▸ YOUR ASSIGNMENT: Give back, word for word, the line that contains "analytics, ads, other" and all lines after it in the material, through the last; please include only these.

┌──

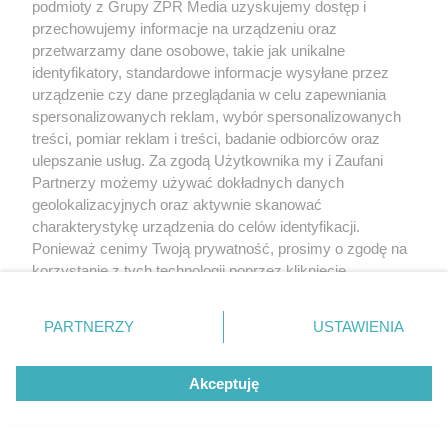
podmioty z Grupy ZPR Media uzyskujemy dostęp i
przechowujemy informacje na urządzeniu oraz
przetwarzamy dane osobowe, takie jak unikalne
identyfikatory, standardowe informacje wysyłane przez
urządzenie czy dane przeglądania w celu zapewniania
spersonalizowanych reklam, wybór spersonalizowanych
treści, pomiar reklam i treści, badanie odbiorców oraz
ulepszanie usług. Za zgodą Użytkownika my i Zaufani
Partnerzy możemy używać dokładnych danych
geolokalizacyjnych oraz aktywnie skanować
charakterystykę urządzenia do celów identyfikacji.
Ponieważ cenimy Twoją prywatność, prosimy o zgodę na
korzystanie z tych technologii poprzez kliknięcie
„Akceptuję”. Zgoda jest dobrowolna i zawsze możesz ją
zmienić/wycofać klikając przycisk ustawień prywatności
PARTNERZY
USTAWIENIA
znajdujący się w lewym dolnym rogu strony
. Niektóre
rodzaje przetwarzania danych nie wymagają zgody
Akceptuję
użytkownika, ale masz prawo sprzeciwić się takiemu
przetwarzaniu. Preferencje będą miały zastosowanie tylko
na tej witrynie.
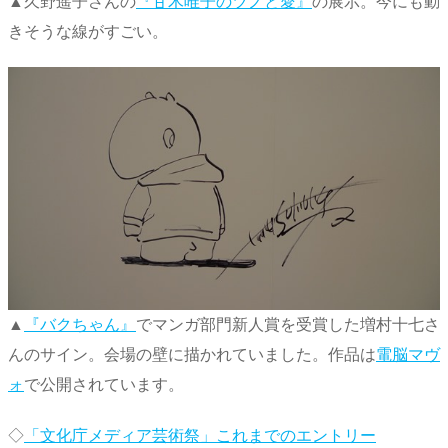
▲久野遥子さんの
『甘木唯子のツノと愛』
の展示。今にも動
きそうな線がすごい。
▲
『バクちゃん』
でマンガ部門新人賞を受賞した増村十七さ
んのサイン。会場の壁に描かれていました。作品は
電脳マヴ
ォ
で公開されています。
◇
「文化庁メディア芸術祭」これまでのエントリー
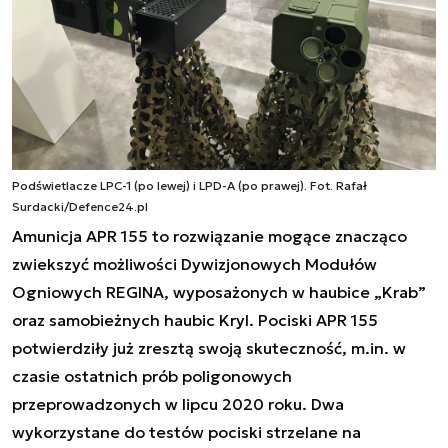
Podświetlacze LPC-1 (po lewej) i LPD-A (po prawej). Fot. Rafał
Surdacki/Defence24.pl
Amunicja APR 155 to rozwiązanie mogące znacząco
zwiekszyć możliwości Dywizjonowych Modułów
Ogniowych REGINA, wyposażonych w haubice „Krab”
oraz samobieżnych haubic Kryl. Pociski APR 155
potwierdziły już zresztą swoją skuteczność, m.in. w
czasie ostatnich prób poligonowych
przeprowadzonych w lipcu 2020 roku. Dwa
wykorzystane do testów pociski strzelane na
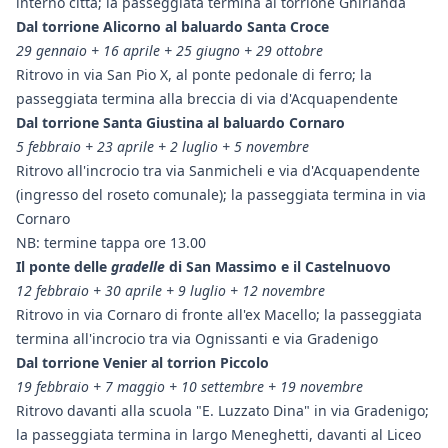
interno città; la passeggiata termina al torrione Ghirlanda
Dal torrione Alicorno al baluardo Santa Croce
29 gennaio + 16 aprile + 25 giugno + 29 ottobre
Ritrovo in via San Pio X, al ponte pedonale di ferro; la
passeggiata termina alla breccia di via d'Acquapendente
Dal torrione Santa Giustina al baluardo Cornaro
5 febbraio + 23 aprile + 2 luglio + 5 novembre
Ritrovo all'incrocio tra via Sanmicheli e via d'Acquapendente
(ingresso del roseto comunale); la passeggiata termina in via
Cornaro
NB: termine tappa ore 13.00
Il ponte delle
gradelle
di San Massimo e il Castelnuovo
12 febbraio + 30 aprile + 9 luglio + 12
novembre
Ritrovo in via Cornaro di fronte all'ex Macello; la passeggiata
termina all'incrocio tra via Ognissanti e via Gradenigo
Dal torrione Venier al torrion Piccolo
19
febbraio + 7 maggio + 10 settembre + 19 novembre
Ritrovo davanti alla scuola "E. Luzzato Dina" in via Gradenigo;
la passeggiata termina in largo Meneghetti, davanti al Liceo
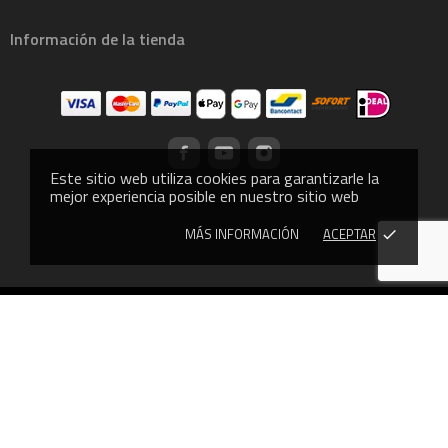
Información de la tienda
Este sitio web utiliza cookies para garantizarle la
mejor experiencia posible en nuestro sitio web
MÁS INFORMACIÓN
ACEPTAR
done
© 2013 - CROSSLIFTOR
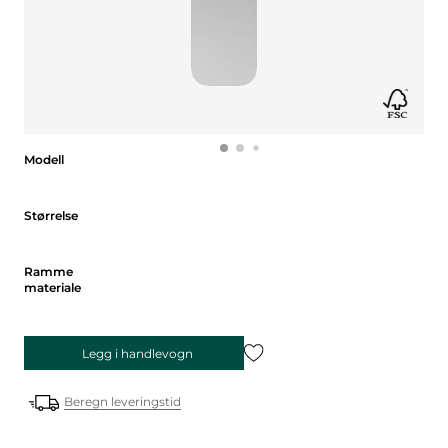
Modell
Modell
Størrelse
Størrelse
Ramme materiale
Ramme
materiale
Legg i handlevogn
Beregn leveringstid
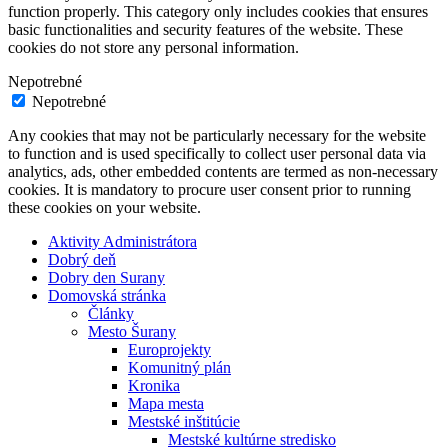
function properly. This category only includes cookies that ensures
basic functionalities and security features of the website. These
cookies do not store any personal information.
Nepotrebné
Nepotrebné
Any cookies that may not be particularly necessary for the website
to function and is used specifically to collect user personal data via
analytics, ads, other embedded contents are termed as non-necessary
cookies. It is mandatory to procure user consent prior to running
these cookies on your website.
Aktivity Administrátora
Dobrý deň
Dobry den Surany
Domovská stránka
Články
Mesto Šurany
Europrojekty
Komunitný plán
Kronika
Mapa mesta
Mestské inštitúcie
Mestské kultúrne stredisko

└──

▸ EXERCISE SOLUTION:
analytics, ads, other embedded contents are termed as non-necessary
cookies. It is mandatory to procure user consent prior to running
these cookies on your website.
Aktivity Administrátora
Dobrý deň
Dobry den Surany
Domovská stránka
Články
Mesto Šurany
Europrojekty
Komunitný plán
Kronika
Mapa mesta
Mestské inštitúcie
Mestské kultúrne stredisko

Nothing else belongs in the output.